Department of Computer Science, ICube, CNRS, University of Strasbourg, Strasbourg, France.
Department of Computer Science, ICube, CNRS, University of Strasbourg, Strasbourg, France; Unité de Microbiologie Structurale, Institut Pasteur, CNRS, 75724, Paris Cedex 15, France; Université Paris Diderot, Sorbonne Paris Cité, 75724, Paris Cedex 15, France.
Biosystems. 2021 May;203:104368. doi: 10.1016/j.biosystems.2021.104368. Epub 2021 Feb 7.
The X circular code is a set of 20 trinucleotides (codons) that has been identified in the protein-coding genes of most organisms (bacteria, archaea, eukaryotes, plasmids, viruses). It has been shown previously that the X circular code has the important mathematical property of being an error-correcting code. Thus, motifs of the X circular code, i.e. a series of codons belonging to X and called X motifs, allow identification and maintenance of the reading frame in genes. X motifs are significantly enriched in protein-coding genes, but have also been identified in many transfer RNA (tRNA) genes and in important functional regions of the ribosomal RNA (rRNA), notably in the peptidyl transferase center and the decoding center. Here, we investigate the potential role of X motifs as functional elements of protein-coding genes. First, we identify the codons of the X circular code which are frequent or rare in each domain of life (archaea, bacteria, eukaryota) and show that, for the amino acids with the highest codon bias, the preferred codon is often an X codon. We also observe a correlation between the 20 X codons and the optimal codons/dicodons that have been shown to influence translation efficiency. Then, we examined recently published experimental results concerning gene expression levels in diverse organisms. The approach used is the analysis of X motifs according to their density d(X), i.e. the number of X motifs per kilobase in a gene sequence s. Surprisingly, this simple parameter identifies several unexpected relations between the X circular code and gene expression. For example, the X motifs are significantly enriched in the minimal gene set belonging to the three domains of life, and in codon-optimized genes. Furthermore, the density of X motifs generally correlates with experimental measures of translation efficiency and mRNA stability. Taken together, these results lead us to propose that the X motifs may represent a genetic signal contributing to the maintenance of the correct reading frame and the optimization and regulation of gene expression.

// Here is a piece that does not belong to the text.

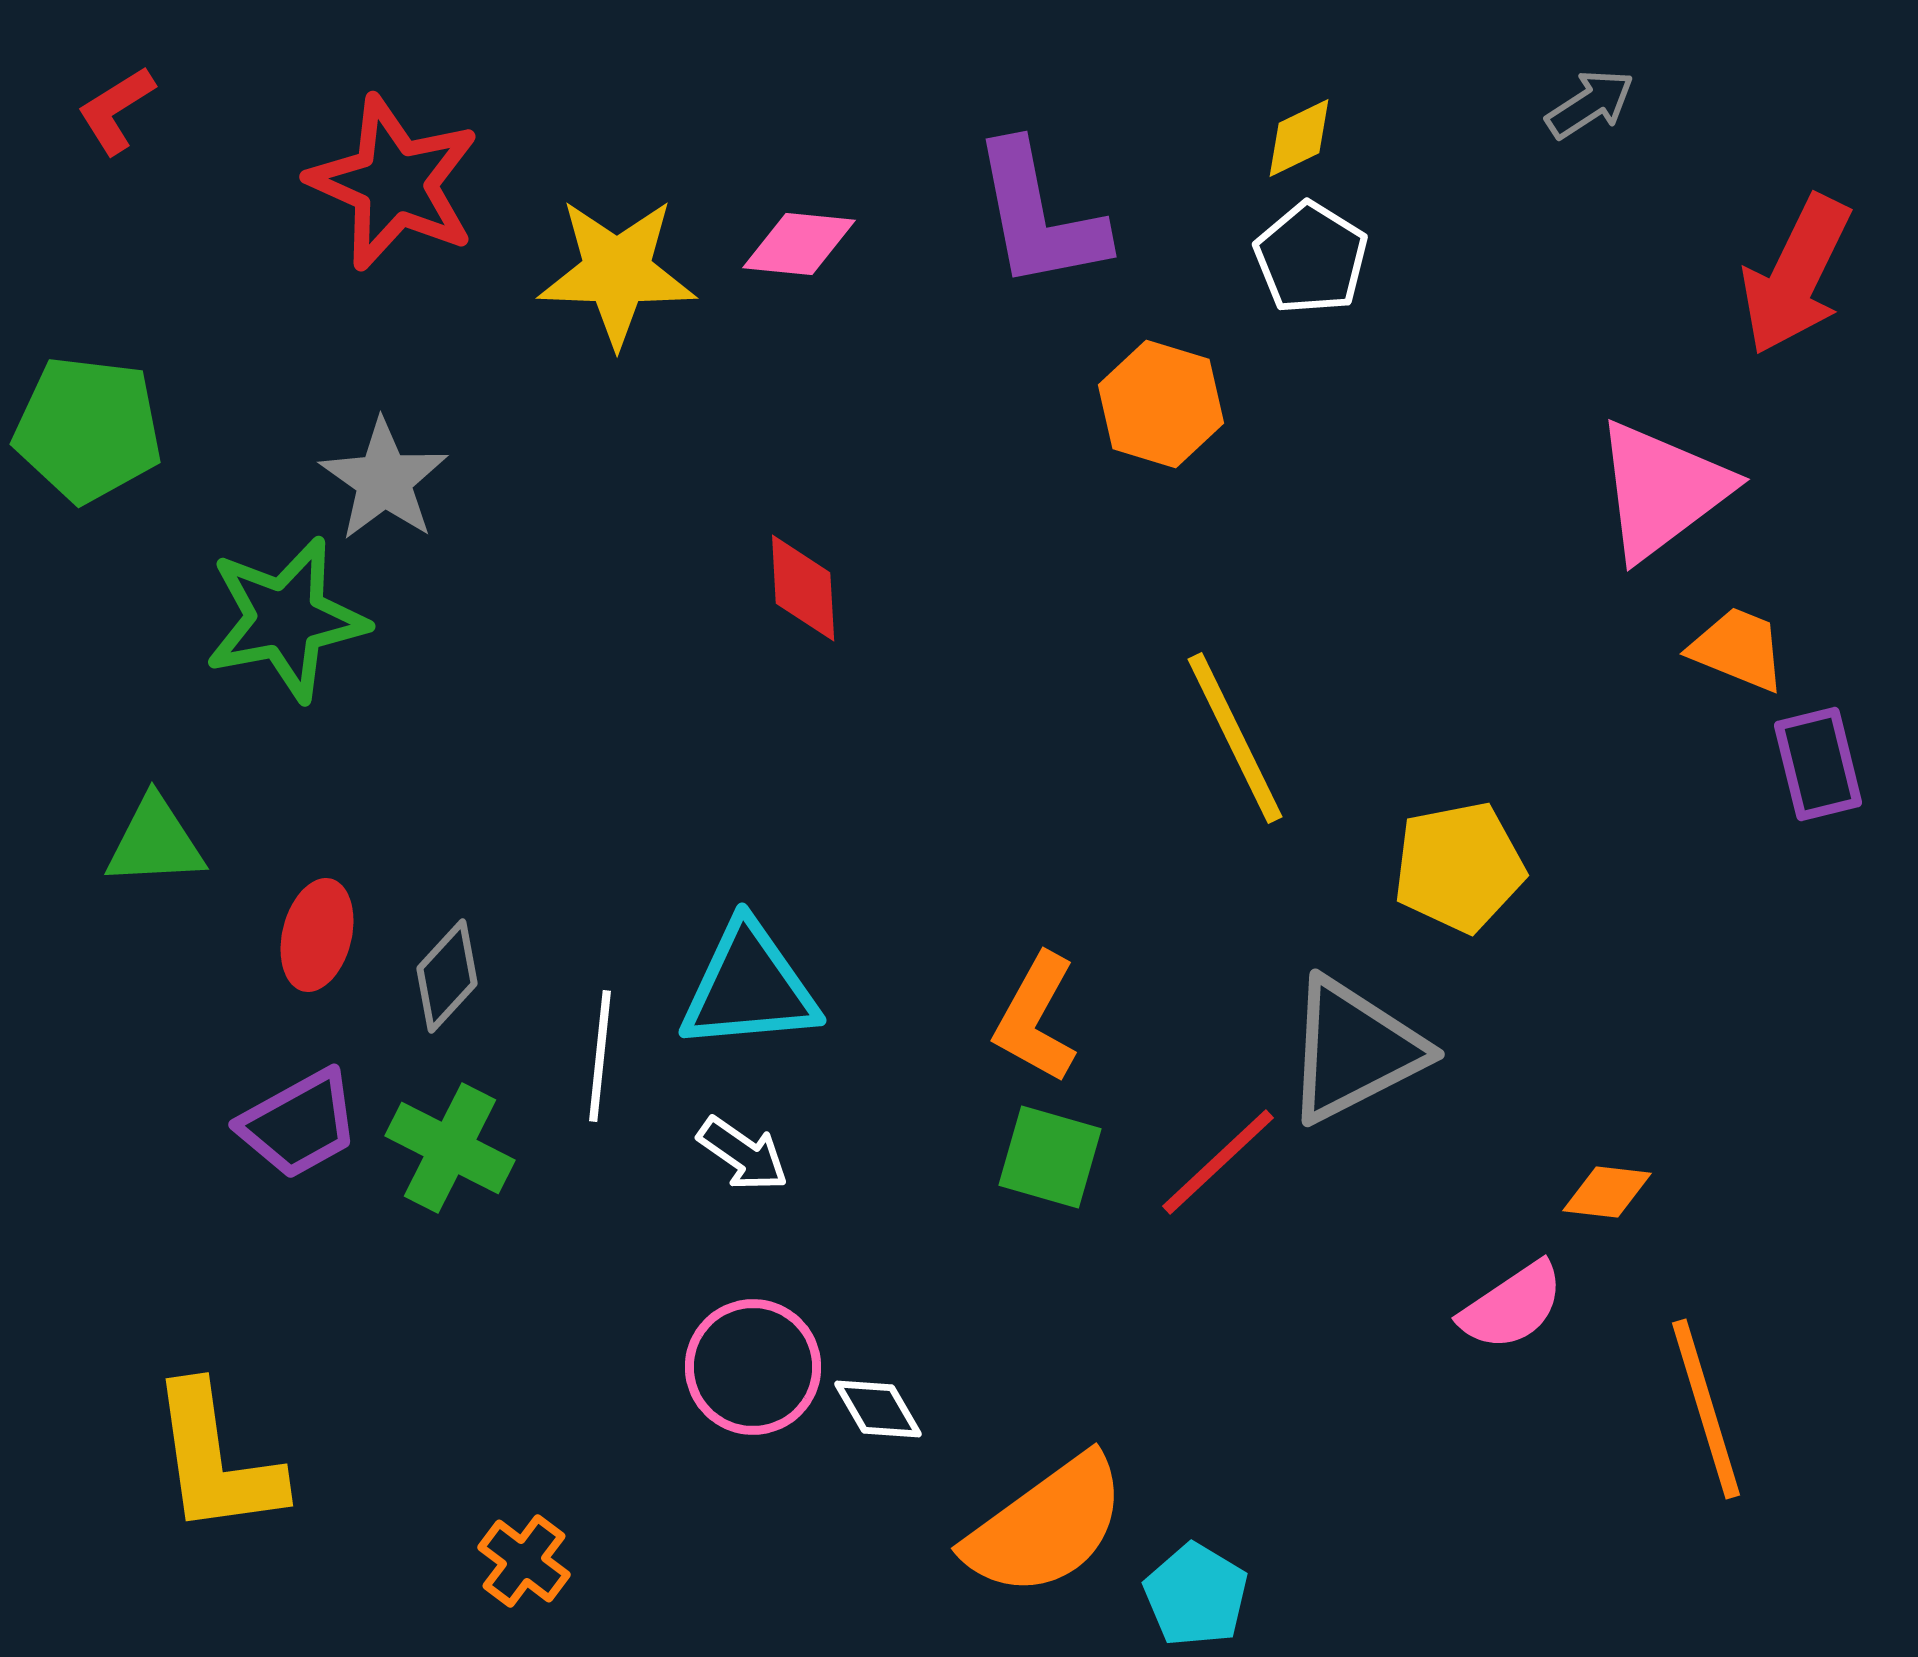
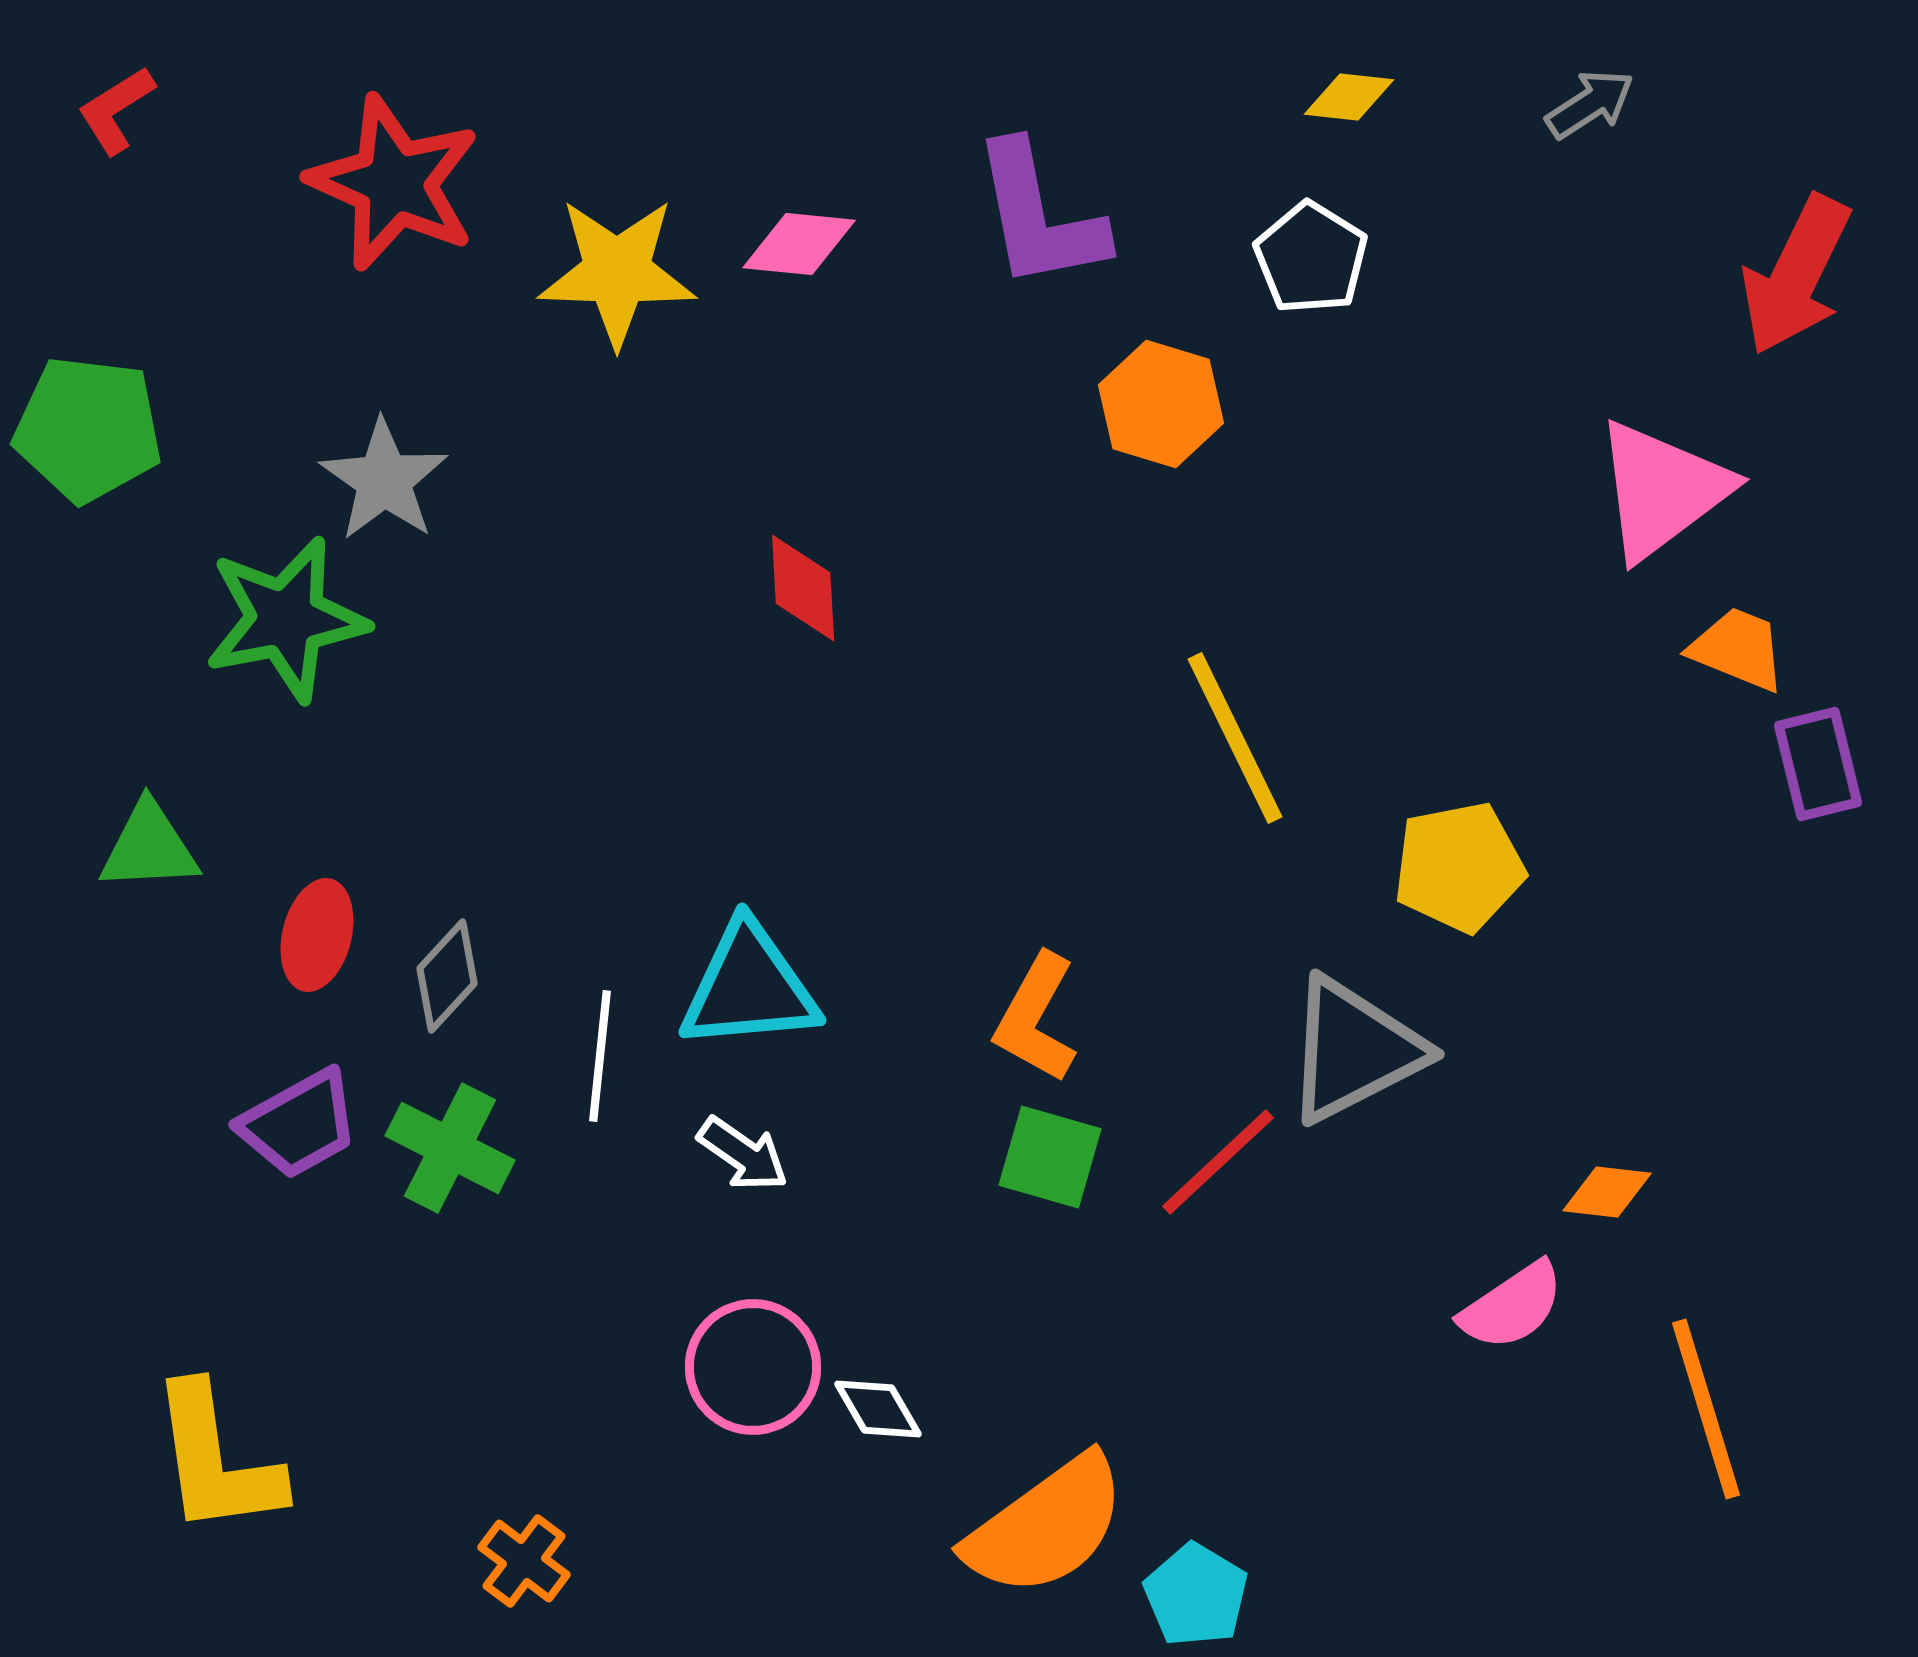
yellow diamond: moved 50 px right, 41 px up; rotated 32 degrees clockwise
green triangle: moved 6 px left, 5 px down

X 环码是一组 20 个三核苷酸(密码子),已在大多数生物体(细菌、古菌、真核生物、质粒、病毒)的蛋白质编码基因中被发现。此前已经表明,X 环码具有作为纠错码的重要数学性质。因此,X 环码的模体,即属于 X 的一系列密码子,称为 X 模体,允许在基因中识别和维持阅读框。X 模体在蛋白质编码基因中显著富集,但也在许多转移 RNA(tRNA)基因和核糖体 RNA(rRNA)的重要功能区域中被识别,特别是在肽酰转移酶中心和解码中心。在这里,我们研究了 X 模体作为蛋白质编码基因功能元件的潜在作用。首先,我们确定了在生命的每个领域(古菌、细菌、真核生物)中频繁或罕见的 X 环码密码子,并表明对于具有最高密码子偏好性的氨基酸,首选密码子通常是 X 密码子。我们还观察到 20 个 X 密码子与已证明影响翻译效率的最佳密码子/双密码子之间存在相关性。然后,我们检查了最近发表的关于不同生物体中基因表达水平的实验结果。所使用的方法是根据其密度 d(X)分析 X 模体,即基因序列 s 中每千碱基的 X 模体数量。令人惊讶的是,这个简单的参数确定了 X 环码与基因表达之间的几个意外关系。例如,X 模体在属于生命的三个领域的最小基因集中以及在密码子优化基因中显著富集。此外,X 模体的密度通常与翻译效率和 mRNA 稳定性的实验测量相关。总之,这些结果使我们提出 X 模体可能代表遗传信号,有助于维持正确的阅读框以及基因表达的优化和调节。